Two terrible world wars, the Spanish flu experience and the grim Depression years of the 1930’s marked a sea-change in social and cultural life in New Zealand and left deep scars on the Knox community as well. Practical help continued to be an essential part of the congregations mission in the city. Much was provided by a succession of deaconesses whose sacrificial service was devoted mainly to those beyond the Church’s membership. The Knox Hall was used as temporary hospitals and to host people who bore the main impact of these troubling times. As New Zealand emerged from a period of significant change, David Herron sought to bring a keen social analysis to preaching which became part of the congregation’s DNA. His successor, James Matheson, filled out the practice of worship to balance what had been a focus on preaching. Since the eras of Herron and Matheson this emphasis on social critique and breadth of worship has become an important part of the congregation’s life.
1960 to the present Adaptation and renewal
In their time, and to some extent at the beginning of the time of the next minister, the gifted communicator Doug Storkey, churches were seen as part of mainstream culture and Knox attracted large congregations, including countless students and nurses.
From the mid-1960s on, however, as was true of congregations throughout the land, Knox had to adapt to a new, and in some cases quite militant secular environment. The world had changed. Knox could no longer assume a seamless continuity with the way people expressed spirituality and to the cultural life of the city.

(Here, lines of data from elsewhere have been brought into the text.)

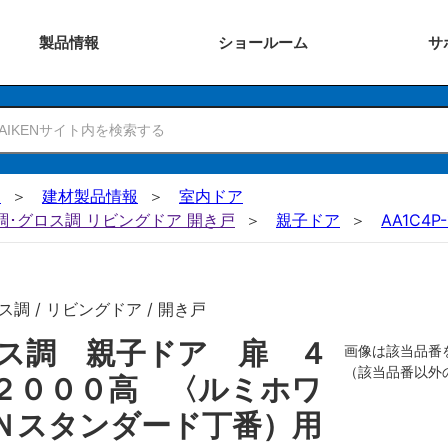
製品
情報
ショー
ルーム
サ
N
建材製品情報
室内ドア
ー調･グロス調 リビングドア 開き戸
親子ドア
AA1C4P
調 / リビングドア / 開き戸
ス調 親子ドア 扉 ４
画像は該当品番
（該当品番以外
２０００高 〈ルミホワ
Ｎスタンダード丁番）用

During the 1970s many churches were affected by the charismatic movement, a movement that had some links with Pentecostalism in valuing the experiential aspects of Christianity. The congregation’s openness to other churches took a new turn when, during the ministry of the Rev Iain MacMillan (1972-1982) discussions were held with Hanover Street Baptist Church about cooperation. The ministry of the Rev Neil Churcher (1984-1994) spearheaded a new emphasis on spiritual renewal, a deepening of community and prayer life and enabled people influenced by the charismatic movement to find ways of participating in a broadly inclusive congregation. David Grant (1995-2003), a fine biblical scholar, “had a way with language” and imaginatively continued Knox’s thoughtful attention to the Bible. He also quietly moved folk away from traditionalist attitudes to the role of women in church and society. The thoughtful and musically lively ministry of Sarah Mitchell (2005-2013) expanded that emphasis and sought to bring the best of feminist scholarship to worship and the living of the Christian faith.
Much has remained constant over the years in the life of Knox Church: a commitment to being good neighbours in the city and alongside the university, a willingness to go beyond narrow churchliness, an investment in good worship and music, an engagement with issues of societal concern. Under its current minister, Kerry Enright, its profile as a city church which is ecumenically and theologically open has continued to strengthen.
Ministers, of course, come and go. The resilience of Knox Church to the multiple challenges posed by contemporary Aotearoa undoubtedly lies in the breadth of its membership, which remains refreshingly diverse. The myriad links of many of its members to hospital, university, schools, and many aspects of civic life as well as the experience of those whose occupations involves tough practical conditions may help to explain why it remains unusually inter-generational, inclusive and outward looking. Its long-term ‘open door’ policy embraces people who identify as LGBTQI+. Respect for scholarship remains pivotal and new patterns for worship are sensitively explored.
The Afterword to "They Continued in Faith", its most recent history, noted Knox’s respect for tradition but also its determination “to participate in a faith which speaks into the exciting and challenging context of this globalised world with all its problems and potential.” Like Donald Stuart bunking down on a settee in snow-covered St Bathans (but sleeping soundly all the same) Knox Church still appears ready to take some risks for the Gospel!